Vector embedding layer for OMOP CDM concepts.

omop-emb generates, stores, and retrieves embeddings for OMOP concepts. It works out of the box with sqlite-vec (no external database required) and scales to PostgreSQL/pgvector for larger deployments.
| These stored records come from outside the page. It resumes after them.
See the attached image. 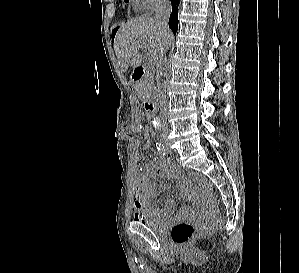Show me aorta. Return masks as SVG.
<instances>
[{"label":"aorta","instance_id":"aorta-1","mask_svg":"<svg viewBox=\"0 0 299 273\" xmlns=\"http://www.w3.org/2000/svg\"><path fill=\"white\" fill-rule=\"evenodd\" d=\"M151 123L153 124L154 127H158L159 126V123H158L157 119H155V118H153L151 120Z\"/></svg>","mask_w":299,"mask_h":273}]
</instances>
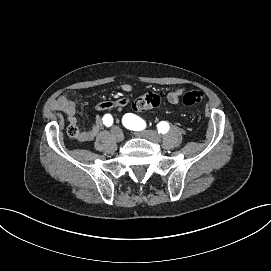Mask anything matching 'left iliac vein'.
<instances>
[{"label":"left iliac vein","mask_w":271,"mask_h":271,"mask_svg":"<svg viewBox=\"0 0 271 271\" xmlns=\"http://www.w3.org/2000/svg\"><path fill=\"white\" fill-rule=\"evenodd\" d=\"M136 135L148 139L152 142H156V143H160L161 142V136L154 131H141V132H137Z\"/></svg>","instance_id":"left-iliac-vein-1"}]
</instances>
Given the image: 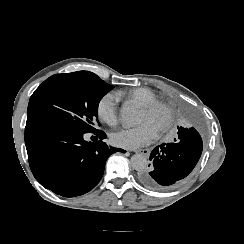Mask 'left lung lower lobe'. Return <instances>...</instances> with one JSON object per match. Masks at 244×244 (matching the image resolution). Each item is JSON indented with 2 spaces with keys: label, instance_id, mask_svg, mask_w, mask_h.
Masks as SVG:
<instances>
[{
  "label": "left lung lower lobe",
  "instance_id": "1",
  "mask_svg": "<svg viewBox=\"0 0 244 244\" xmlns=\"http://www.w3.org/2000/svg\"><path fill=\"white\" fill-rule=\"evenodd\" d=\"M177 128L178 138L154 148L150 155L153 166L139 173L144 186L160 191L174 189L196 166L203 148L199 121L191 116L185 127Z\"/></svg>",
  "mask_w": 244,
  "mask_h": 244
}]
</instances>
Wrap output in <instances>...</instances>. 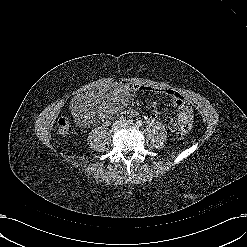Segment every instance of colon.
<instances>
[{"instance_id":"1","label":"colon","mask_w":247,"mask_h":247,"mask_svg":"<svg viewBox=\"0 0 247 247\" xmlns=\"http://www.w3.org/2000/svg\"><path fill=\"white\" fill-rule=\"evenodd\" d=\"M57 130L61 135H66L70 131V121L67 117H60L57 120ZM186 129L178 128L175 130V137L177 139H182L186 133Z\"/></svg>"}]
</instances>
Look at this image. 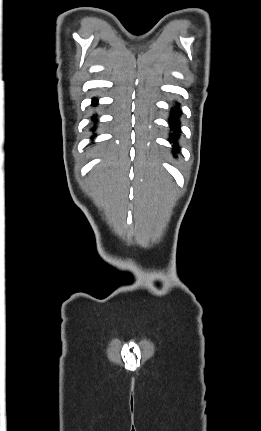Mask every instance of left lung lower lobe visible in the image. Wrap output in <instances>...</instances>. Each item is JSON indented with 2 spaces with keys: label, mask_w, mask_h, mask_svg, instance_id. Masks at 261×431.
Listing matches in <instances>:
<instances>
[{
  "label": "left lung lower lobe",
  "mask_w": 261,
  "mask_h": 431,
  "mask_svg": "<svg viewBox=\"0 0 261 431\" xmlns=\"http://www.w3.org/2000/svg\"><path fill=\"white\" fill-rule=\"evenodd\" d=\"M179 115H180V113L178 111H176V109L172 108V110H171V124H172L173 134L171 135V139L173 140L172 142L174 143L176 149H177V147H176L177 146V144H176L177 138L179 137V134H180L179 130L177 129L178 125H179V123L177 121ZM176 149H174V151H176Z\"/></svg>",
  "instance_id": "obj_1"
}]
</instances>
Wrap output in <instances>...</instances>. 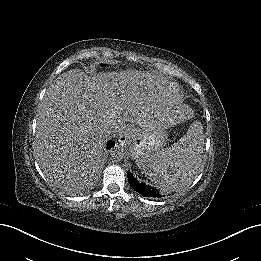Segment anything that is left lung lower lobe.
Wrapping results in <instances>:
<instances>
[{"label":"left lung lower lobe","instance_id":"0a47b994","mask_svg":"<svg viewBox=\"0 0 261 261\" xmlns=\"http://www.w3.org/2000/svg\"><path fill=\"white\" fill-rule=\"evenodd\" d=\"M177 172H181V170H183V167H177ZM175 169V172H176ZM192 169L190 168L189 171H191ZM128 181L131 185V187L135 190L138 191L141 195L145 196V197H149V198H161L163 196V192H159L158 190L149 187L148 185L139 182L138 180H136L133 175L131 173H128Z\"/></svg>","mask_w":261,"mask_h":261}]
</instances>
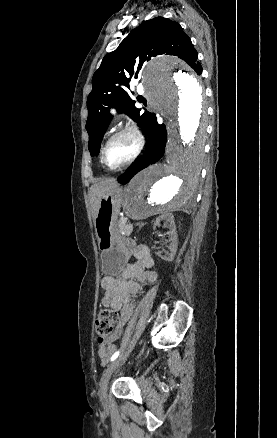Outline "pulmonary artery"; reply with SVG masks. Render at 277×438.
<instances>
[{
    "mask_svg": "<svg viewBox=\"0 0 277 438\" xmlns=\"http://www.w3.org/2000/svg\"><path fill=\"white\" fill-rule=\"evenodd\" d=\"M140 84V80H131V83H130V85L131 86H138ZM116 109L115 108H112L111 110H110V113L112 114V115H115L116 114Z\"/></svg>",
    "mask_w": 277,
    "mask_h": 438,
    "instance_id": "pulmonary-artery-1",
    "label": "pulmonary artery"
}]
</instances>
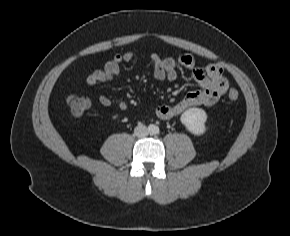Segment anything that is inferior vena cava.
<instances>
[{
  "mask_svg": "<svg viewBox=\"0 0 290 236\" xmlns=\"http://www.w3.org/2000/svg\"><path fill=\"white\" fill-rule=\"evenodd\" d=\"M134 134L137 137H145L148 135V129L143 124H140L134 129Z\"/></svg>",
  "mask_w": 290,
  "mask_h": 236,
  "instance_id": "1",
  "label": "inferior vena cava"
}]
</instances>
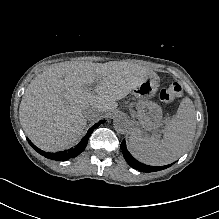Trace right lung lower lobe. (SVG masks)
<instances>
[{
	"label": "right lung lower lobe",
	"mask_w": 219,
	"mask_h": 219,
	"mask_svg": "<svg viewBox=\"0 0 219 219\" xmlns=\"http://www.w3.org/2000/svg\"><path fill=\"white\" fill-rule=\"evenodd\" d=\"M105 120L99 121V123L95 124L93 127H91L88 130V133L86 136H84L81 140V142L75 147L71 148L69 150L57 152V153H46L40 149H38L30 140H28L29 144L41 155H43L46 158L53 159V160H68L70 158H74L77 155H79L86 147L88 138L90 137L91 133L93 132V129L98 127L100 124L104 123Z\"/></svg>",
	"instance_id": "1"
}]
</instances>
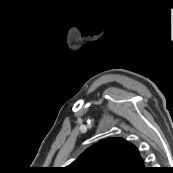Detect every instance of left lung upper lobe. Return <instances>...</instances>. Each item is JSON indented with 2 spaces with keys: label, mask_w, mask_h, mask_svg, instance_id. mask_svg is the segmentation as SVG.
Returning a JSON list of instances; mask_svg holds the SVG:
<instances>
[{
  "label": "left lung upper lobe",
  "mask_w": 173,
  "mask_h": 173,
  "mask_svg": "<svg viewBox=\"0 0 173 173\" xmlns=\"http://www.w3.org/2000/svg\"><path fill=\"white\" fill-rule=\"evenodd\" d=\"M68 173H142L138 149L122 138H108L88 148L67 168Z\"/></svg>",
  "instance_id": "1"
}]
</instances>
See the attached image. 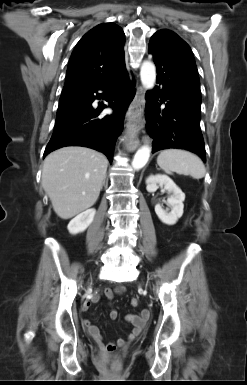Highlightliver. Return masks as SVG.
Returning a JSON list of instances; mask_svg holds the SVG:
<instances>
[{"label": "liver", "mask_w": 247, "mask_h": 385, "mask_svg": "<svg viewBox=\"0 0 247 385\" xmlns=\"http://www.w3.org/2000/svg\"><path fill=\"white\" fill-rule=\"evenodd\" d=\"M108 166L100 152L79 146L63 147L44 160L42 187L55 213L70 219L97 201Z\"/></svg>", "instance_id": "liver-1"}]
</instances>
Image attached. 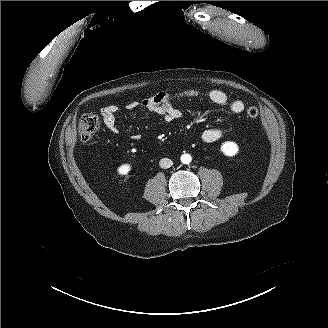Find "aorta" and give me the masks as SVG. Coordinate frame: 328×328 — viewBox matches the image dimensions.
Wrapping results in <instances>:
<instances>
[{"mask_svg":"<svg viewBox=\"0 0 328 328\" xmlns=\"http://www.w3.org/2000/svg\"><path fill=\"white\" fill-rule=\"evenodd\" d=\"M191 160H192V158H191V156L189 154H183L181 156V162L183 164H189L191 162Z\"/></svg>","mask_w":328,"mask_h":328,"instance_id":"aorta-1","label":"aorta"}]
</instances>
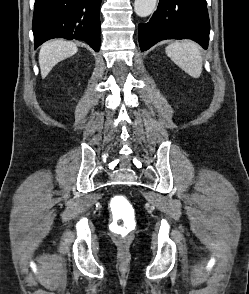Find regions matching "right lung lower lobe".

The database is the source of truth — FAISS is an optional read-acceleration sidecar, not a primary store.

Installation

pip install omop-emb                         # sqlite-vec backend (default, no extras needed)
pip install "omop-emb[pgvector]"             # adds PostgreSQL/pgvector support
pip install "omop-emb[faiss-cpu]"            # adds FAISS sidecar support
pip install "omop-emb[pgvector,faiss-cpu]"   # everything

Quick start

Ingest concepts (sqlite-vec, no external service):

export OMOP_EMB_BACKEND=sqlitevec
export OMOP_EMB_SQLITE_PATH=/data/omop_emb.db
export OMOP_CDM_DB_URL=postgresql+psycopg://user:pass@host:5432/omop_cdm

omop-emb embeddings add-embeddings --api-base http://localhost:11434/v1 --api-key ollama \
    --provider ollama --model nomic-embed-text:v1.5

Search:

omop-emb embeddings search --api-base http://localhost:11434/v1 --api-key ollama \
    --provider ollama --model nomic-embed-text:v1.5 \
    --query "hypertension" --query "type 2 diabetes" \
    --standard-only --domain Condition --k 5

pgvector with HNSW index:

export OMOP_EMB_BACKEND=pgvector
export OMOP_EMB_DB_HOST=localhost
export OMOP_EMB_DB_USER=omop_emb
export OMOP_EMB_DB_PASSWORD=omop_emb
export OMOP_EMB_DB_NAME=omop_emb

omop-emb embeddings add-embeddings --api-base http://localhost:11434/v1 --api-key ollama \
    --provider ollama --model nomic-embed-text:v1.5
omop-emb maintenance rebuild-index --model nomic-embed-text:v1.5 --index-type hnsw --metric-type cosine

Environment variables

Variable Default Description
OMOP_EMB_BACKEND sqlitevec Backend: sqlitevec or pgvector.
OMOP_EMB_SQLITE_PATH sqlite-vec database file path (or :memory:).
OMOP_EMB_DB_HOST pgvector: PostgreSQL host.
OMOP_EMB_DB_PORT 5432 pgvector: PostgreSQL port.
OMOP_EMB_DB_USER pgvector: database user.
OMOP_EMB_DB_PASSWORD pgvector: database password.
OMOP_EMB_DB_NAME pgvector: database name.
OMOP_EMB_DB_URL pgvector: full SQLAlchemy URL (overrides individual vars).
OMOP_CDM_DB_URL OMOP CDM connection (required for ingestion commands only).
OMOP_EMB_FAISS_CACHE_DIR Default FAISS cache directory (alternative to --faiss-cache-dir).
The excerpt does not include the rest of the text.